You closed the door. This is why you’re a story, Kate. You never answered me. I stopped existing to you like the rain doesn’t exist to clouds anymore. You never answered me. I still don’t know if you have all my young clichés wrapped up in a ribbon somewhere. How cliché.
I walked home that night wrapped up in the injustice of it all, how I didn’t love her, not really, until she was leaving me, and of all poems I would write about her. In fact, all the poems I wrote after that night were significantly better: less big words, more images, more real. Before, I wrote about what I thought I believed. I wrote about what I thought I felt, or what I thought I should feel. After, I wrote about what I knew. I knew what it felt like to love someone who is leaving you. I knew what it felt like to pretend like you were not in love only to fall in love anyway. I knew what it felt like to be dismissed. I knew what it felt like to have your dumb words hiding out in someone else’s sock drawer and to be absolutely powerless to do anything about it. My poetry was, for a long while, still about Kate. Maybe, in a way, it is still about Kate. Except now it really is about her. Not what she wants to hear, but how I really feel.
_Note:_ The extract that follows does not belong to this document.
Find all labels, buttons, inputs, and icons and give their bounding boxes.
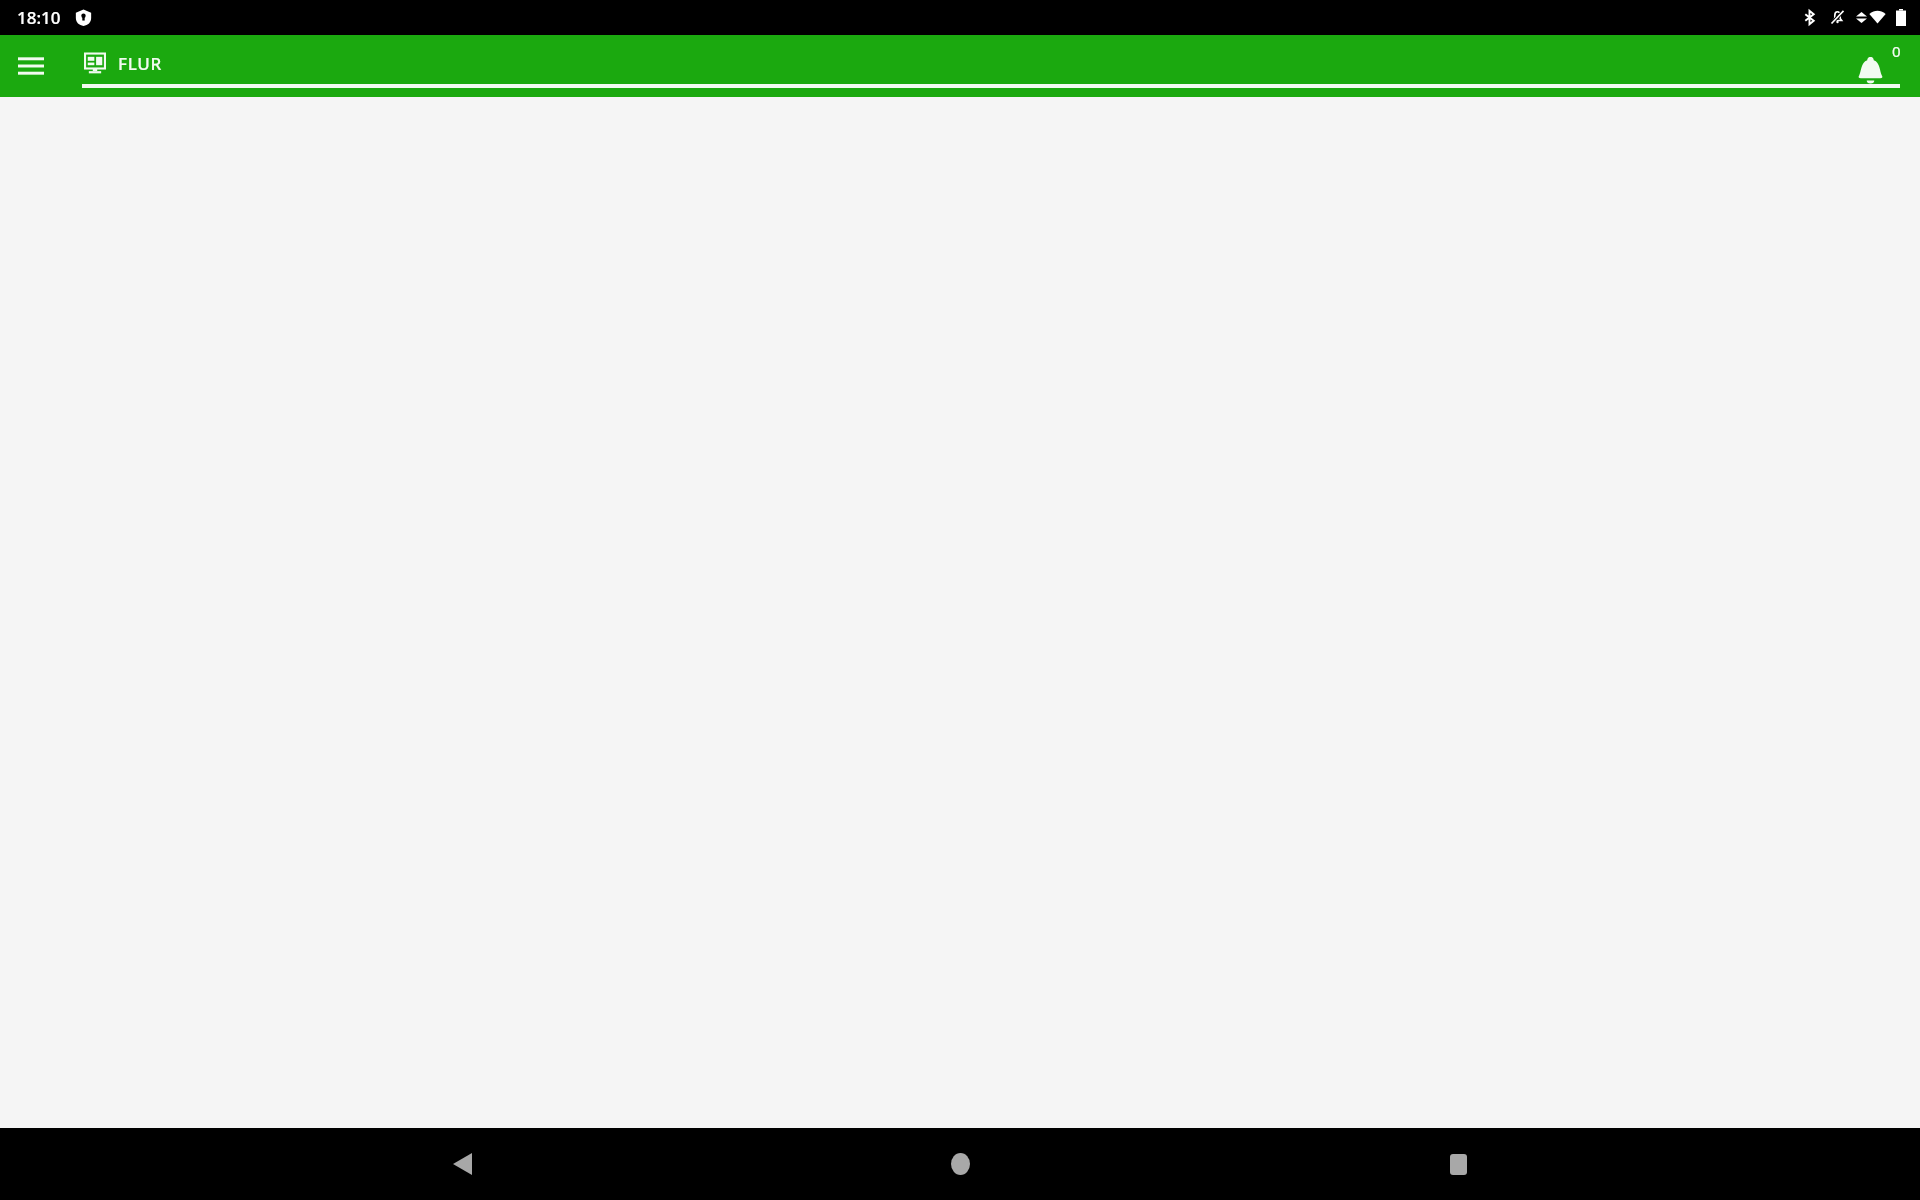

That night, as the rain fell, like fire, into the quiet street and rose up again as steam, I thought about how it hurt to never have a question answered. I knew then, that night, that you had made your mark but shutting your mouth. Your school picture, junior year, beginning to look like the woman you’ll be- I tore it into bits too tiny to tape back up. Into bits as tiny as my heart felt that night. I sent you down the gutter and sometimes wish, just for a moment, that I had that one picture back. I wish I had more of you, than just this story to tell. There are no clichés, Kate. Just over-told stories.